-- YOUR INSTRUCTIONS --
Each line from the one containing "INPUT: image. TARGET: **right" through the last line of the records is to be repeated exactly, with all pictures left out.

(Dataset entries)
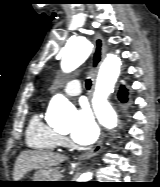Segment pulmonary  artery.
<instances>
[{
	"mask_svg": "<svg viewBox=\"0 0 160 187\" xmlns=\"http://www.w3.org/2000/svg\"><path fill=\"white\" fill-rule=\"evenodd\" d=\"M63 91L68 96H79L81 94V83L77 79H73L67 82L63 88Z\"/></svg>",
	"mask_w": 160,
	"mask_h": 187,
	"instance_id": "obj_1",
	"label": "pulmonary artery"
}]
</instances>
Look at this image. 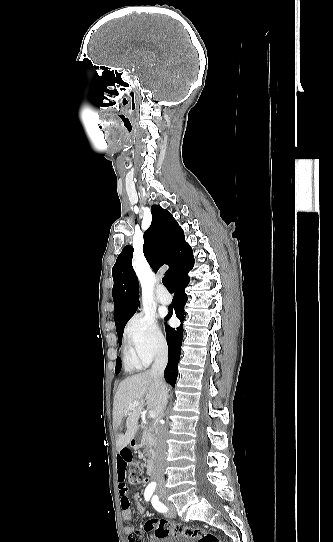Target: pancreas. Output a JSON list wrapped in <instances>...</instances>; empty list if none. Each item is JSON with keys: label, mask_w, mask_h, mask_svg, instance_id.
Listing matches in <instances>:
<instances>
[{"label": "pancreas", "mask_w": 333, "mask_h": 542, "mask_svg": "<svg viewBox=\"0 0 333 542\" xmlns=\"http://www.w3.org/2000/svg\"><path fill=\"white\" fill-rule=\"evenodd\" d=\"M155 430H150L146 444H145V450L144 454L147 456V458H154L155 456V446H156V438H155Z\"/></svg>", "instance_id": "1"}]
</instances>
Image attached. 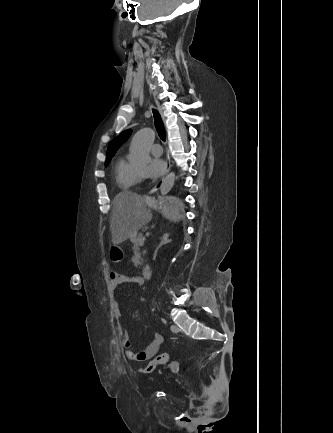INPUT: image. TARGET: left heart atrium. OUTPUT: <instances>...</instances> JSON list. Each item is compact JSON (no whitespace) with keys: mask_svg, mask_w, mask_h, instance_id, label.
I'll list each match as a JSON object with an SVG mask.
<instances>
[{"mask_svg":"<svg viewBox=\"0 0 333 433\" xmlns=\"http://www.w3.org/2000/svg\"><path fill=\"white\" fill-rule=\"evenodd\" d=\"M165 170V162L160 157H153L150 159L144 173L148 178L156 179Z\"/></svg>","mask_w":333,"mask_h":433,"instance_id":"obj_1","label":"left heart atrium"}]
</instances>
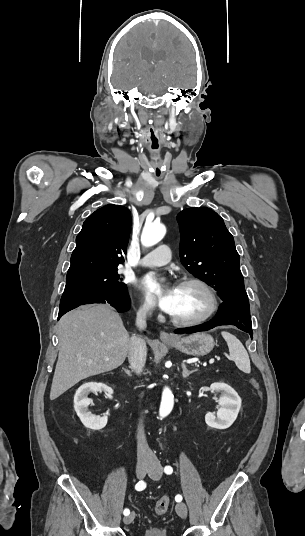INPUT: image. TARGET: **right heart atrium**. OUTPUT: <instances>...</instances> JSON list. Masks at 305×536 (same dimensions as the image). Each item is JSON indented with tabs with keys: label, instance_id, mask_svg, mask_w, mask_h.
<instances>
[{
	"label": "right heart atrium",
	"instance_id": "1",
	"mask_svg": "<svg viewBox=\"0 0 305 536\" xmlns=\"http://www.w3.org/2000/svg\"><path fill=\"white\" fill-rule=\"evenodd\" d=\"M152 311H153V304L149 301H144L138 309V313L141 316H147L151 314Z\"/></svg>",
	"mask_w": 305,
	"mask_h": 536
}]
</instances>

-- EXERCISE ANSWER --
INPUT: image. TARGET: **right heart atrium**. OUTPUT: <instances>...</instances> JSON list. Masks at 305×536 (same dimensions as the image). Each item is JSON indented with tabs with keys: label, instance_id, mask_svg, mask_w, mask_h.
<instances>
[{
	"label": "right heart atrium",
	"instance_id": "1",
	"mask_svg": "<svg viewBox=\"0 0 305 536\" xmlns=\"http://www.w3.org/2000/svg\"><path fill=\"white\" fill-rule=\"evenodd\" d=\"M152 311H153V304L149 301H144L138 309V313L141 316H147L151 314Z\"/></svg>",
	"mask_w": 305,
	"mask_h": 536
}]
</instances>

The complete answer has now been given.